Seems unlikely: councils aren't normally allowed to put up signs
conveying false information.


I've been up close and personal with one such sign - I honestly don't
know the veracity of that story (which I've heard before, but perhaps
it was here!), but the signs themselves certainly seem in pretty good
nick if they really are *that* old. I took photos too, however I've no
idea where they are but I'll try and find them.

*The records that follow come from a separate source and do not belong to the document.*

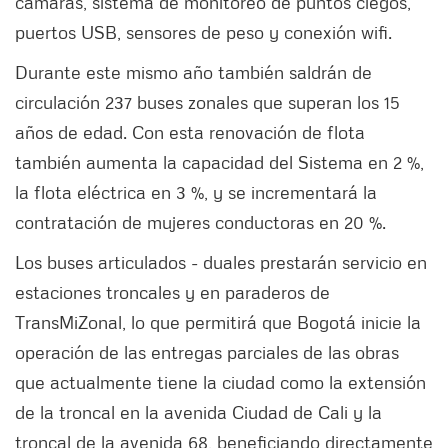
cámaras, sistema de monitoreo de puntos ciegos,
puertos USB, sensores de peso y conexión wifi.
Durante este mismo año también saldrán de
circulación 237 buses zonales que superan los 15
años de edad. Con esta renovación de flota
también aumenta la capacidad del Sistema en 2 %,
la flota eléctrica en 3 %, y se incrementará la
contratación de mujeres conductoras en 20 %.
Los buses articulados - duales prestarán servicio en
estaciones troncales y en paraderos de
TransMiZonal, lo que permitirá que Bogotá inicie la
operación de las entregas parciales de las obras
que actualmente tiene la ciudad como la extensión
de la troncal en la avenida Ciudad de Cali y la
troncal de la avenida 68, beneficiando directamente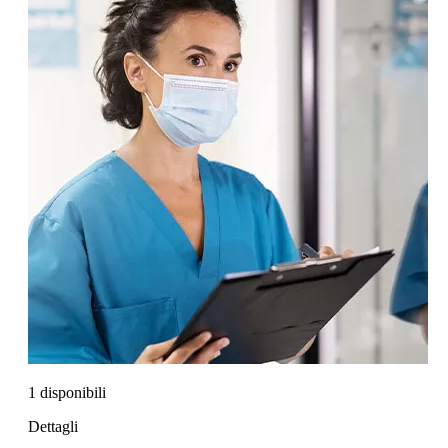
1 disponibili
Dettagli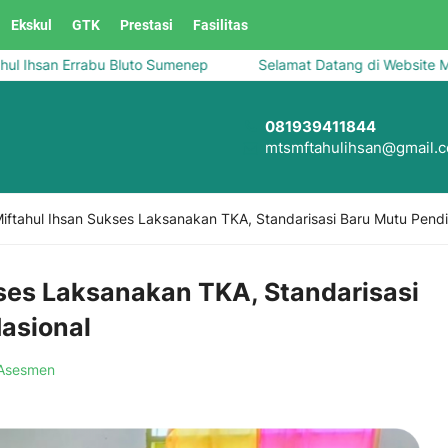
Ekskul
GTK
Prestasi
Fasilitas
san Errabu Bluto Sumenep
Selamat Datang di Website Madrasa
081939411844
mtsmftahulihsan@gmail.
iftahul Ihsan Sukses Laksanakan TKA, Standarisasi Baru Mutu Pendi
ses Laksanakan TKA, Standarisasi
asional
Asesmen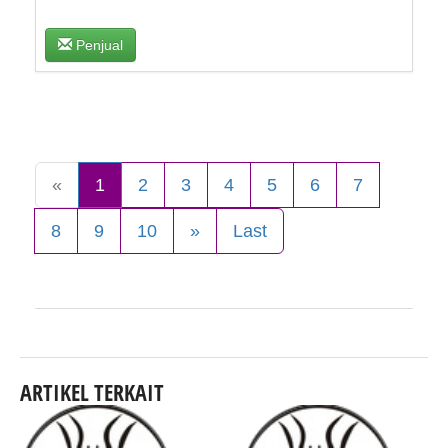
Penjual
«
1
2
3
4
5
6
7
8
9
10
»
Last
ARTIKEL TERKAIT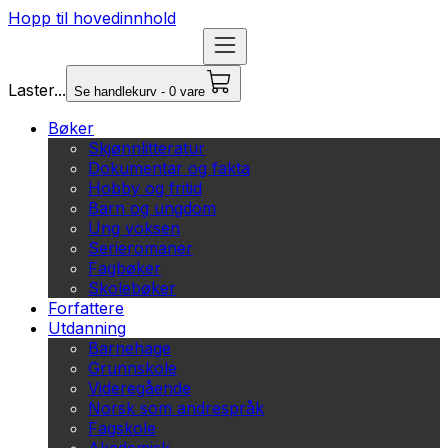
Hopp til hovedinnhold
Laster...
Se handlekurv - 0 vare
Bøker
Skjønnlitteratur
Dokumentar og fakta
Hobby og fritid
Barn og ungdom
Ung voksen
Serieromaner
Fagbøker
Skolebøker
Forfattere
Utdanning
Barnehage
Grunnskole
Videregående
Norsk som andrespråk
Fagskole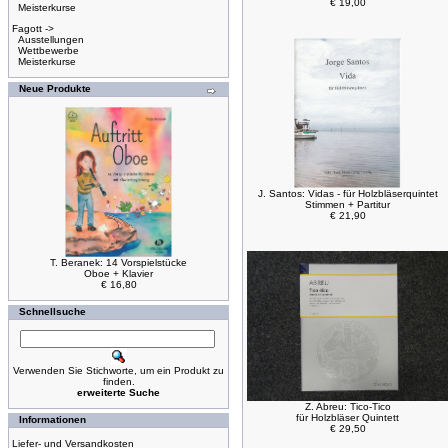
€ 19,00
Meisterkurse
Fagott ->
Ausstellungen
Wettbewerbe
Meisterkurse
Neue Produkte
J. Santos: Vidas - für Holzbläserquintet
Stimmen + Partitur
€ 21,90
T. Beranek: 14 Vorspielstücke
Oboe + Klavier
€ 16,80
Schnellsuche
Verwenden Sie Stichworte, um ein Produkt zu
finden.
erweiterte Suche
Z. Abreu: Tico-Tico
für Holzbläser Quintett
Informationen
€ 29,50
Liefer- und Versandkosten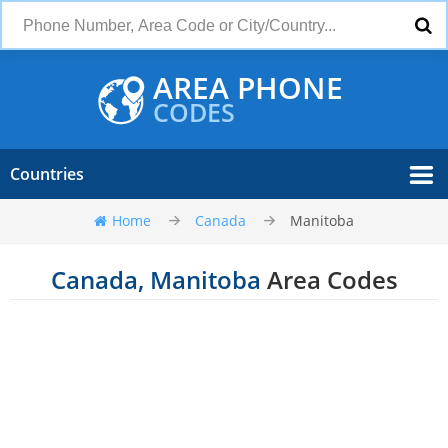
AREA PHONE
CODES
Countries
Home
Canada
Manitoba
Canada, Manitoba
Area Codes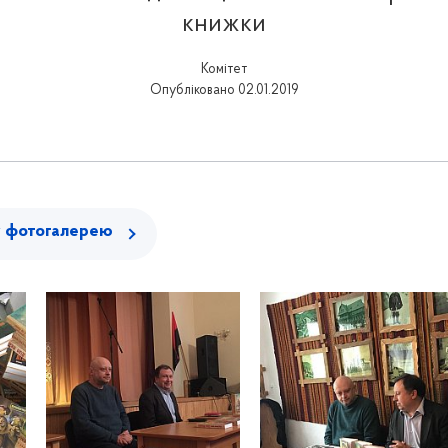
книжки
Комітет
Опубліковано 02.01.2019
у фотогалерею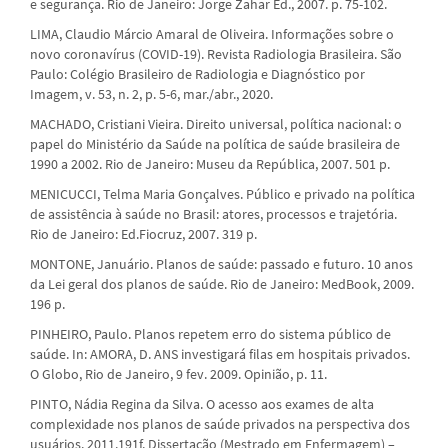
e segurança. Rio de Janeiro: Jorge Zahar Ed., 2007. p. 75-102.
LIMA, Claudio Márcio Amaral de Oliveira. Informações sobre o
novo coronavírus (COVID-19). Revista Radiologia Brasileira. São
Paulo: Colégio Brasileiro de Radiologia e Diagnóstico por
Imagem, v. 53, n. 2, p. 5-6, mar./abr., 2020.
MACHADO, Cristiani Vieira. Direito universal, política nacional: o
papel do Ministério da Saúde na política de saúde brasileira de
1990 a 2002. Rio de Janeiro: Museu da República, 2007. 501 p.
MENICUCCI, Telma Maria Gonçalves. Público e privado na política
de assistência à saúde no Brasil: atores, processos e trajetória.
Rio de Janeiro: Ed.Fiocruz, 2007. 319 p.
MONTONE, Januário. Planos de saúde: passado e futuro. 10 anos
da Lei geral dos planos de saúde. Rio de Janeiro: MedBook, 2009.
196 p.
PINHEIRO, Paulo. Planos repetem erro do sistema público de
saúde. In: AMORA, D. ANS investigará filas em hospitais privados.
O Globo, Rio de Janeiro, 9 fev. 2009. Opinião, p. 11.
PINTO, Nádia Regina da Silva. O acesso aos exames de alta
complexidade nos planos de saúde privados na perspectiva dos
usuários. 2011.191f. Dissertação (Mestrado em Enfermagem) –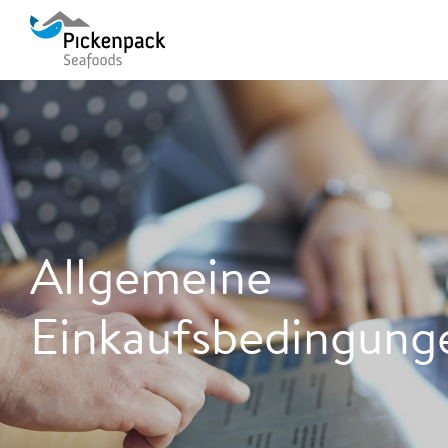
Allgemeine
Einkaufsbedingung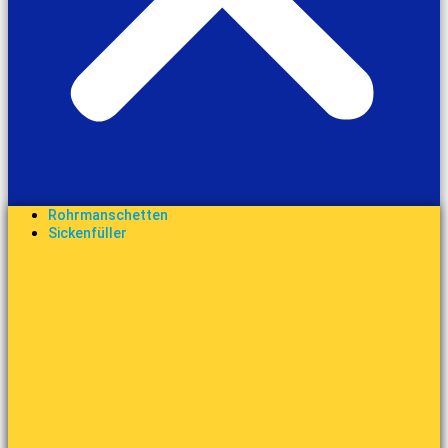
Rohrmanschetten
Sickenfüller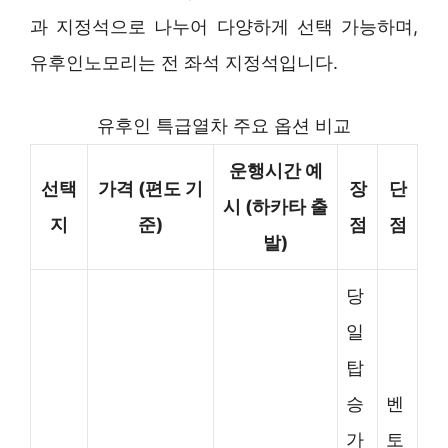
과 지정석으로 나누어 다양하게 선택 가능하며,
유후인노모리는 전 좌석 지정석입니다.
유후인 특급열차 주요 옵션 비교
운행시간 예
선택
가격 (편도 기
장
단
시 (하카타 출
지
준)
점
점
발)
당
일
탑
승
벤
가
토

(I actually had various thoughts about them being maintained
particularly well by the Borough roads people, and one though that's
just come to me is that perhaps they replaced old signs like for like
with other old but unused ones inherited from the stores of Middlesex
CC.)


I imagine there are still signs in parts of Slovenia suggesting that
it's in Yugoslavia; I'm equally sure that these don't mean Yugoslavia
exists.


To an extent, Middlesex exists as a place in the sense that people
think it exists - in that sense it's much like any other place name.
There's all those many things named after Middlesex of course -
there's Middlesex County Cricket Club for example, and there's also
North Middlesex and West Middlesex hospitals (and there was (Central)
Middlesex Hospital, now merged with UCH). Middlesex also continued to
exist as a postal county up until the Royal Mail abandoned the notion
of postal counties, so properly addressed letters included Middlesex
on the last line (this issue is somewhat complicated as a good chunk
of metropolitan Middlesex was already in the London postal district).